Saved entries:
***

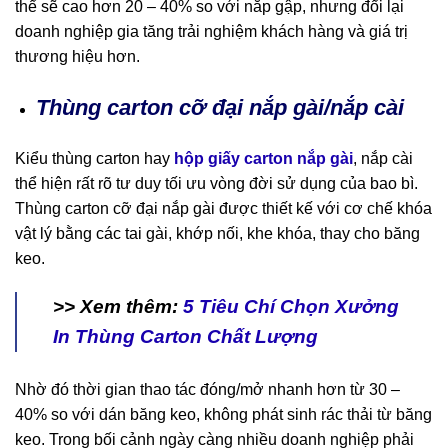
thể sẽ cao hơn 20 – 40% so với nắp gập, nhưng đổi lại
doanh nghiệp gia tăng trải nghiệm khách hàng và giá trị
thương hiệu hơn.
Thùng carton cỡ đại nắp gài/nắp cài
Kiểu thùng carton hay
hộp giấy carton nắp gài
, nắp cài
thể hiện rất rõ tư duy tối ưu vòng đời sử dụng của bao bì.
Thùng carton cỡ đại nắp gài được thiết kế với cơ chế khóa
vật lý bằng các tai gài, khớp nối, khe khóa, thay cho băng
keo.
>> Xem thêm:
5 Tiêu Chí Chọn Xưởng
In Thùng Carton Chất Lượng
Nhờ đó thời gian thao tác đóng/mở nhanh hơn từ 30 –
40% so với dán băng keo, không phát sinh rác thải từ băng
keo. Trong bối cảnh ngày càng nhiều doanh nghiệp phải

***

__TASK TO CARRY OUT__. Stop after the line containing "5 Tiêu Chí Chọn Xưởng": copy the records exactly from the first line up to there, leaving pictures out.

__TASK SOLUTION__.
thể sẽ cao hơn 20 – 40% so với nắp gập, nhưng đổi lại
doanh nghiệp gia tăng trải nghiệm khách hàng và giá trị
thương hiệu hơn.
Thùng carton cỡ đại nắp gài/nắp cài
Kiểu thùng carton hay
hộp giấy carton nắp gài
, nắp cài
thể hiện rất rõ tư duy tối ưu vòng đời sử dụng của bao bì.
Thùng carton cỡ đại nắp gài được thiết kế với cơ chế khóa
vật lý bằng các tai gài, khớp nối, khe khóa, thay cho băng
keo.
>> Xem thêm:
5 Tiêu Chí Chọn Xưởng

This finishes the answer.